La voie de la sérénité

d'Lëtzebuerger Land du 09.08.2024

On dévie le coup de poing avec le tranchant de la main avant de frapper : c’est le « Pak Sao », l’un des mouvements de base du Wing Chun, un art martial chinois enseigné au sein de l’asbl Défends-toi, à Schifflange. Jean, l’un des entraîneurs, m’initie à ce geste avec beaucoup de patience malgré mon manque évident de coordination. Dans ses vies précédentes, Jean a travaillé dans la santé, l’informatique ou le domaine du bois. « Faire toujours le même mouvement pour l’affiner de plus en plus, c’est un principe valable en menuiserie comme en Wing Chun », compare le quadragénaire. Une métaphore qui fait songer au film Karaté Kid, où Maître Miyagi impose le nettoyage de vitres au jeune Daniel pour améliorer ses parades. Mais ici on n’est pas au cinéma, même si Bruce Lee fut le plus célèbre ambassadeur de cet art martial prisé par les amateurs de self-defense. « On peut frapper avec les coudes, avec les genoux... Si on peut atteindre les yeux plutôt que le torse, on le fait. L’essentiel est de neutraliser l’assaillant du mieux possible », explique David Chenut, le Sifu (« père-enseignant ») de l’association. Il est donc nécessaire de bien cerner chaque nouvel arrivant et ses motivations avant de lui transmettre ce savoir. Ceux qui se révèlent agressifs, aiment faire étalage de leur force ou recherchent la performance sont éconduits.

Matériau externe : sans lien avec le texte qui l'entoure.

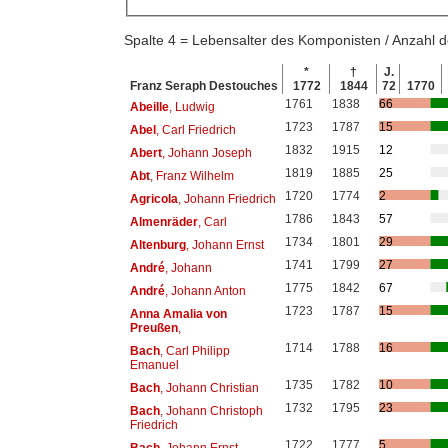
Spalte 4 = Lebensalter des Komponisten / Anzahl
*
†
J.
Franz Seraph Destouches
1772
1844
72
1770
1761
1838
66
Abeille
, Ludwig
1723
1787
15
Abel
, Carl Friedrich
1832
1915
12
Abert
, Johann Joseph
1819
1885
25
Abt
, Franz Wilhelm
1720
1774
2
Agricola
, Johann Friedrich
1786
1843
57
Almenräder
, Carl
1734
1801
29
Altenburg
, Johann Ernst
1741
1799
27
André
, Johann
1775
1842
67
André
, Johann Anton
1723
1787
15
Anna Amalia von
Preußen
,
1714
1788
16
Bach
, Carl Philipp
Emanuel
1735
1782
10
Bach
, Johann Christian
1732
1795
23
Bach
, Johann Christoph
Friedrich
1722
1777
5
Bach
, Johann Ernst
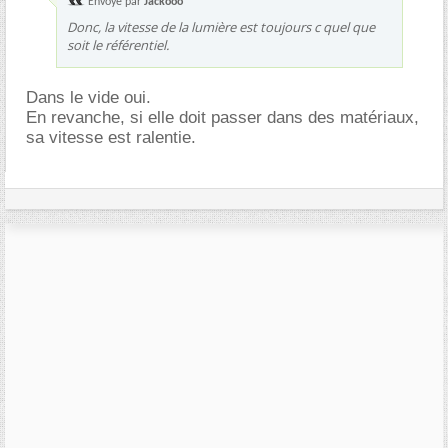
Envoyé par
Jackooo
Donc, la vitesse de la lumière est toujours c quel que
soit le référentiel.
Dans le vide oui.
En revanche, si elle doit passer dans des matériaux,
sa vitesse est ralentie.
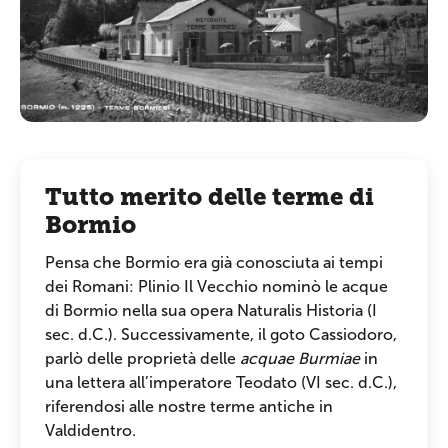
Tutto merito delle terme di
Bormio
Pensa che Bormio era già conosciuta ai tempi
dei Romani: Plinio Il Vecchio nominò le acque
di Bormio nella sua opera Naturalis Historia (I
sec. d.C.). Successivamente, il goto Cassiodoro,
parlò delle proprietà delle
acquae Burmiae
in
una lettera all’imperatore Teodato (VI sec. d.C.),
riferendosi alle nostre terme antiche in
Valdidentro.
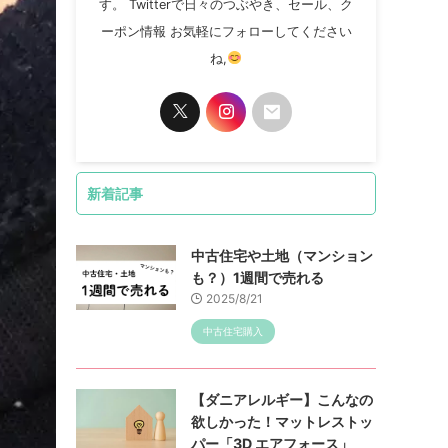
す。 Twitterで日々のつぶやき、セール、ク
ーポン情報 お気軽にフォローしてください
ね,
新着記事
中古住宅や土地（マンション
も？）1週間で売れる
2025/8/21
中古住宅購入
【ダニアレルギー】こんなの
欲しかった！マットレストッ
パー「3D エアフォース」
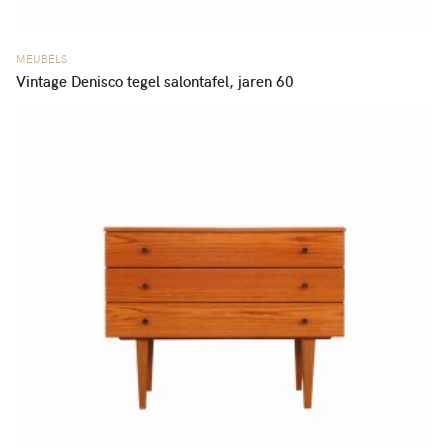
MEUBELS
Vintage Denisco tegel salontafel, jaren 60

Parmi la douzaine d’élèves présents ce soir-là au premier étage d’un bâtiment discret de Schifflange, beaucoup de calme, de retenue dans les coups, et aussi quelques rires. Les profils comme les gabarits sont variés : un grand gaillard de niveau ceinture noire ou un septuagénaire rompu au karaté côtoient quelques femmes catégorie poids plume. Dans cette « famille », on s’entraide et on apprend les uns des autres. Jessica, enseignante, souligne « la bienveillance » de ce milieu très masculin qui a su la mettre en confiance et lui enlever « la crainte de la confrontation physique ». Myriam, qui travaille dans les ressources humaines, explique que le Wing Chun l’a aidée à désamorcer des situations de grande tension dans son métier. « Ici, on apprend aussi à conserver son calme dans les moments de conflits », indique-t-elle. « Reconnaître les situations délicates et les enrayer fait partie de l’enseignement », confirme Olivier, magasinier. Géraldine, quant à elle, confie qu’elle ne panique plus à l’idée d’une agression : « Je sais que je peux gérer ».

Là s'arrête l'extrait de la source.